1. Set up basic logging (now I just use otel events)

2. Make it structured logging (Get that for free with otel events)

3. Add request contexts that's sent along with each log (Also free with otel)

4. Manually set up tracing ids in my codebase and configure it in my tooling (all free with otel spans)

Really, I was expecting to wind up having to get really into the new observability philosophy to get value out of it, but I found myself really loving this setup with minimal work and minimal koolade-drinking. I'll probably do something like this over "logs, request context, metrics, and alarms" at future startups.

1 comments

I've currently done this, and I'm seriously considering undoing it in favor of some other logging solution. My biggest reason: OpenTelemetry fundamentally doesn't handle events that aren't part of a span, and doesn't handle spans that don't close. So, if you crash, you don't get telemetry to help you debug the crash.

I wish "span start" and "span end" were just independent events, and OTel tools handled and presented unfinished spans or events that don't appear within a span.

Isn’t the problem here that your code is crashing and you’re relying on the wrong tool to help you solve that ?
Logging solves this problem. If OTel and observability is attempting to position itself as a better alternative to logging, it needs to solve the problems that logging already solves. I'm not going to use completely separate tools for logging and observability.

Also, "crash" here doesn't necessarily mean "segfault" or equivalent. It can also mean "hang and not finish (and thus not end the span)", or "have a network issue that breaks the ability to submit observability data" (but after an event occurred, which could have been submitted if OTel didn't wait for spans to end first).
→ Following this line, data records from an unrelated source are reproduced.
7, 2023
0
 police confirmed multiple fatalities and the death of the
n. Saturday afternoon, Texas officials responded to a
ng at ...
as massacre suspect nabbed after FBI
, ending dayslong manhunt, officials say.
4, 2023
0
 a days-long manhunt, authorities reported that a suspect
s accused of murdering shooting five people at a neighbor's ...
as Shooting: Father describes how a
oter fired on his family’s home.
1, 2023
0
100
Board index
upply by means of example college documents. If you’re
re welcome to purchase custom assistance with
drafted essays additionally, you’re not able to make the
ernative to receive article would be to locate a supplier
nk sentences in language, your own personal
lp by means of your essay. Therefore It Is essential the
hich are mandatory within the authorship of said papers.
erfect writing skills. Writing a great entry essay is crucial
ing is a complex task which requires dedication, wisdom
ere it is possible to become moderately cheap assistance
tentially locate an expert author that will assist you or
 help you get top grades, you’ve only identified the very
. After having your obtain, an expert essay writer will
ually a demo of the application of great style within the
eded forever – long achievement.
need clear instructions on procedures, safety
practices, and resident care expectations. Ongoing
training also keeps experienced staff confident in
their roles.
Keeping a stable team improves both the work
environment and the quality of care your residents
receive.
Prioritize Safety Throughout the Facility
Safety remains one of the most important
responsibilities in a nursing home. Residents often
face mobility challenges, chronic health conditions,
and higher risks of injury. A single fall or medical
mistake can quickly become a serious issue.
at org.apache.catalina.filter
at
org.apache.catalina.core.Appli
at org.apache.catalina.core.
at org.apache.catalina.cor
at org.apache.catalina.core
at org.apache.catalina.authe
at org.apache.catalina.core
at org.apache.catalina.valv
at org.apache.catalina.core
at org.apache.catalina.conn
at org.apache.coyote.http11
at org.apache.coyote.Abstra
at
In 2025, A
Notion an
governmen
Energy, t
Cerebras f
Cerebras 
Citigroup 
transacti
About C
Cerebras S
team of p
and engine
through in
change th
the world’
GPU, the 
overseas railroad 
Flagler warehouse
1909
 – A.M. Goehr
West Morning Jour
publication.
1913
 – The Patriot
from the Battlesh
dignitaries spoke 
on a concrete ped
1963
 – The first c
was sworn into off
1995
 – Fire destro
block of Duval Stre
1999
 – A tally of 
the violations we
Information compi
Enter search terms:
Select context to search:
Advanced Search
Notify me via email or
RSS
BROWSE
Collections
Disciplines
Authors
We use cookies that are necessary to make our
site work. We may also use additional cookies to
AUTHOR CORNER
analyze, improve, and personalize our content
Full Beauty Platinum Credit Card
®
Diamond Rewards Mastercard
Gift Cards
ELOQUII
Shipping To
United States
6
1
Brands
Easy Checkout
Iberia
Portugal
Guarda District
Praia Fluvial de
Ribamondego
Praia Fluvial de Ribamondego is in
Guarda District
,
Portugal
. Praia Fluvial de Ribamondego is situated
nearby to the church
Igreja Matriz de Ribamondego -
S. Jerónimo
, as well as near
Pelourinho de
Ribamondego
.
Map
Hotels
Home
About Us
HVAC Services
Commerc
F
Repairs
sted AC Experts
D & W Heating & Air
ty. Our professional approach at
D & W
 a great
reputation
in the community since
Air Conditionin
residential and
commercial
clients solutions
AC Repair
There are any number of reasons why a span might start but not finish, most of which are bugs, and OTel and tools built upon it provide zero help when debugging those.

OTel logs are just your existing logs, though. If you have a way to say "whoopsie it hung" then this doesn't need to be tied to a trace at all. The only tying to a trace that occurs is when there's active span/trace in context, at which point the SDK or agent you use will wrap the log body in that span/trace ID. Export of logs is independent of trace export and will be in separate batches.

Edit: I see you're a major Rust user! That perhaps changes things. Most users of OTel are in Java, .NET, Node, Python, and Go. OTel is nowhere near as developed in Rust as it is for these languages. So I don't doubt you've run into issues with OTel for your purposes.

Can you give an example of an event that's not part of a span / trace?
Unhandled exceptions is a pretty normal one. You get kicked out to your app's topmost level and you lost your span. My wishlist to solve this (and I actually wrote an implementation in Python which leans heavily on reflection) is to be able to attach arbitrary data to stack frames and exceptions when they occur merge all the data top-down and send it up to your handler.

Signal handlers are another one and are a whole other beast simply because they're completely devoid of context.

Two good examples - thank you.

They're icky (as language design / practices) to me precisely because you end up executing context-free code. But I'd probably also just start a new trace in my signal handler / exception handler tagged with "shrug"...

Can't you close the span on an exception?
See https://news.ycombinator.com/item?id=41205665 for more details.

And even in the case of an actual crash, that doesn't necessarily mean the application is in a state to successfully submit additional OTel data.